この私道の問題で私が感じるのは、過去の住宅販売の際に道路の幅が4メートルなくても建設・販売が許可されていたものについては、救済をしてあげなくてはかわいそうだ、ということです。
庶民にとっては、マイホームは一生の夢です。そのマイホームを購入する際、自分が購入できる値段のものであれば、多少のことは目をつぶって購入するのが人間の心理というものです。
かつては、4メートルどころか3メートルやあるいは2メートルしかないような私道の住宅が数多く販売されていました。
ですから、直接的には、そういう住宅を販売した会社の責任が問われるべきところですが、もう何十年も前のことで会社の責任をいまさら問うても仕方ありません。
それよりも、その時代に、そういう住宅を建設・販売することを認めていた行政が、「4メートルないから、何もできません」と、住民の要望を簡単につっぱねることに問題があると思います。

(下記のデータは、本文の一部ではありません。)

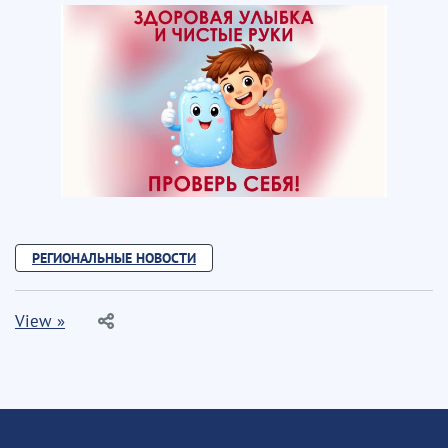
РЕГИОНАЛЬНЫЕ НОВОСТИ
View »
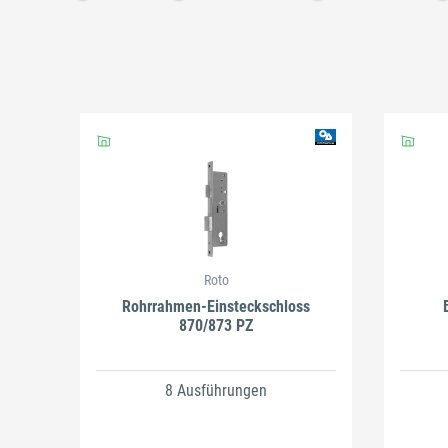
Schließen
Schließen
Roto
Rohrrahmen-Einsteckschloss
870/873 PZ
8 Ausführungen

そうはいっても、4メートル以下のすべての私道を整備するとなると、お金がいくらあっても足りないし、現実には不可能です。
それに、今でも私道を負担する形での住宅販売は普通におこなわれております。そういうケースまで含めて、すべての私道を行政が整備するわけにはいきません。

問題は、何度もいうように、何十年も昔に、それこそ一軒の値段が一千万円もしなかった頃、そういう住宅が販売されていて、それを購入した人たちが、今、私道の問題で苦しんでいるのをどうするか、ということです。
これは、道路行政のみならず、さまざまな法律の変更をともなう、大掛かりな問題になりますが、これに手を付けていかなければならないのなら、私は、あえてそこに踏み込まざるをえないのではないか、と思っています。